In reality they remain wedded to the basic tenets of Islamic State: strict Sharia law, a caliphate and on-going war against anyone deemed to be an enemy.

The authenticity of the latest documents is impossible to verify, but all previous leaks of material funnelled through this group have proved to be genuine.

The new documents are copies of handwritten orders sent from Islamic State's headquarters.

One document requests safe passage for a driver through IS checkpoints "until he reaches the border with the Syrian regime to exchange oil for fertiliser".

The defectors claim that this is a trade agreement between the two sides that has been going on for years.

Another letter contains instructions for a commander to "transfer all equipment and weapons to the agreed evacuation point. We have received intelligence that al Qasr and its surroundings will be bombed on 24th November, 2013".

The defectors claim this was a withdrawal agreed between Syria and Islamic State.

The most interesting document was written shortly before the Syrian army recaptured the ancient city of Palmyra, after months of occupation by IS.

"Withdraw all heavy artillery and anti-aircraft machine guns from in and around Palmyra to Raqqa province," the document says.

I asked one of the defectors if Islamic State was coordinating movement of its fighters and leaving areas they previously controlled, in direct coordination with the Syrian army and even the Russian airforce.

His answer was simple. "Of course," he said.

Terror experts asked to analyse the documents say they show this is arguably the most complicated war they have ever tried to make sense of.

"This is a war of perception and narrative and everyone is trying to manipulate events," said Dr Afzal Ashraf from the think tank Royal United Services Institute.

"It may take 20 years before what we know exactly what is going on," he added. "Almost certainly there will be some sort of communication going on between mortal enemies, and that is for short term tactical gains and losses.

"Certainly if there is economic trading going on, which we know there is, there would be communication."

But defectors and civilians contacted by Sky News over many months all maintain there is not just communication but widespread collusion between the various warring factions, as well as the Syrian and Iraqi governments.

The United States has been particularly exasperated at air assaults by Syria’s ally Russia on groups the Americans have helped fund and train.

Any evidence there is collusion with America's number one target, Islamic State, will test relations between the US and Russia even more.

Our analysis of all the Islamic State files has revealed the organisation needs to maintain its caliphate in part to give it the room to train foreign jihadists to carry out attacks in Europe and further afield.

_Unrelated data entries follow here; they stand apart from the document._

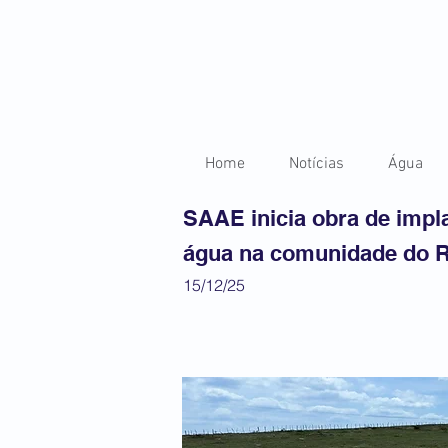
Home
Notícias
Água
SAAE inicia obra de impl
água na comunidade do R
15/12/25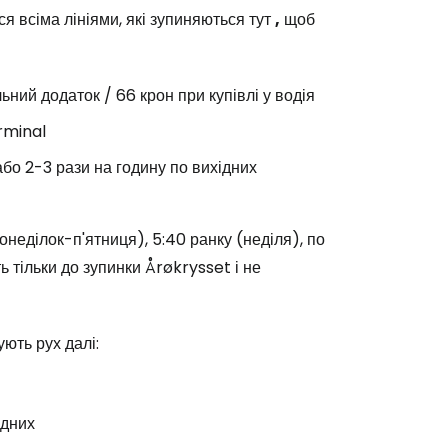
ся всіма лініями, які зупиняються тут
,
щоб
ьний додаток / 66 крон при купівлі у водія
erminal
або 2-3 рази на годину по вихідних
неділок-п'ятниця), 5:40 ранку (неділя), по
ь тільки до зупинки Årøkrysset і не
ують рух далі:
ідних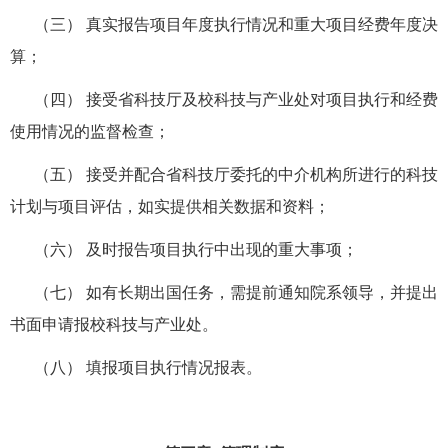
（三） 真实报告项目年度执行情况和重大项目经费年度决
算；
（四） 接受省科技厅及校科技与产业处对项目执行和经费
使用情况的监督检查；
（五） 接受并配合省科技厅委托的中介机构所进行的科技
计划与项目评估，如实提供相关数据和资料；
（六） 及时报告项目执行中出现的重大事项；
（七） 如有长期出国任务，需提前通知院系领导，并提出
书面申请报校科技与产业处。
（八） 填报项目执行情况报表。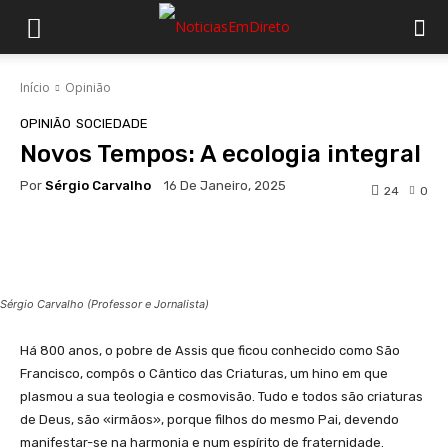
Início
Opinião
OPINIÃO
SOCIEDADE
Novos Tempos: A ecologia integral
Por
Sérgio Carvalho
16 De Janeiro, 2025
24
0
Facebook
WhatsApp
Sérgio Carvalho (Professor e Jornalista)
Há 800 anos, o pobre de Assis que ficou conhecido como São
Francisco, compôs o Cântico das Criaturas, um hino em que
plasmou a sua teologia e cosmovisão. Tudo e todos são criaturas
de Deus, são «irmãos», porque filhos do mesmo Pai, devendo
manifestar-se na harmonia e num espírito de fraternidade.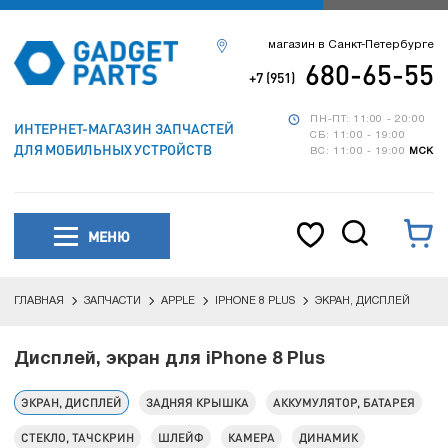
магазин в Санкт-Петербурге
680-65-55
+7 (951)
ПН-ПТ: 11:00 - 20:00
ИНТЕРНЕТ-МАГАЗИН ЗАПЧАСТЕЙ
СБ: 11:00 - 19:00
ДЛЯ МОБИЛЬНЫХ УСТРОЙСТВ
ВС: 11:00 - 19:00
МСК
МЕНЮ
ГЛАВНАЯ
ЗАПЧАСТИ
APPLE
IPHONE 8 PLUS
ЭКРАН, ДИСПЛЕЙ
Дисплей, экран для iPhone 8 Plus
ЭКРАН, ДИСПЛЕЙ
ЗАДНЯЯ КРЫШКА
АККУМУЛЯТОР, БАТАРЕЯ
СТЕКЛО, ТАЧСКРИН
ШЛЕЙФ
КАМЕРА
ДИНАМИК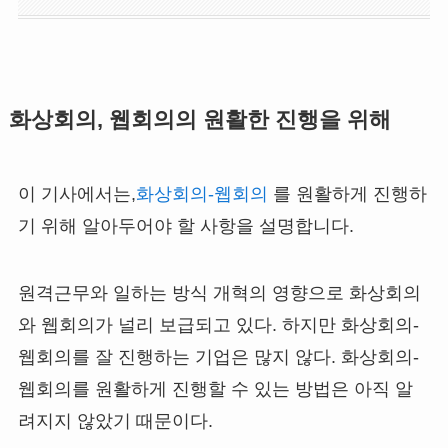
화상회의, 웹회의의 원활한 진행을 위해
이 기사에서는,
화상회의-웹회의
를 원활하게 진행하
기 위해 알아두어야 할 사항을 설명합니다.
원격근무와 일하는 방식 개혁의 영향으로 화상회의
와 웹회의가 널리 보급되고 있다. 하지만 화상회의-
웹회의를 잘 진행하는 기업은 많지 않다. 화상회의-
웹회의를 원활하게 진행할 수 있는 방법은 아직 알
려지지 않았기 때문이다.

Al Qaeda needed first Sudan, and then Afghanistan, for exactly the same purpose. In doing so, it co-opted failed and ungoverned areas to use for its own training and development.

What the files reveal is that IS’s training programme and exporting of terror has not just been going on for months, but for years - for much longer than Western security services were aware of.

Indeed, they suggest that a programme of coordinated attacks on Western countries was one of the original building blocks of Islamic State.

Some of the documents, also from Islamic State's headquarters, are orders for a terrorist cell travelling out of Syria and dated November 2014.

They request fighters divide into groups of four as part of an operation codenamed "Break the siege".

The operation involved travelling over the Syrian border and deploying to "Infidel countries".

Another set of papers, dated a month later, confirm the groups have reached their "Specialised Areas".

One defector Sky News spoke to said Europe is the target of "Break the siege".

The order is addressed to Abu Mohammed al Shamali. His name appears in our files nearly 400 times and he is often linked to jihadists from northern Europe. The United States has put a $5m bounty on his head.

Islamic State wants to maintain and expand its caliphate across historical Muslim lands while attacking and provoking a war with the West, and dividing societies.

It is a long term plan, the details of which we are only just learning.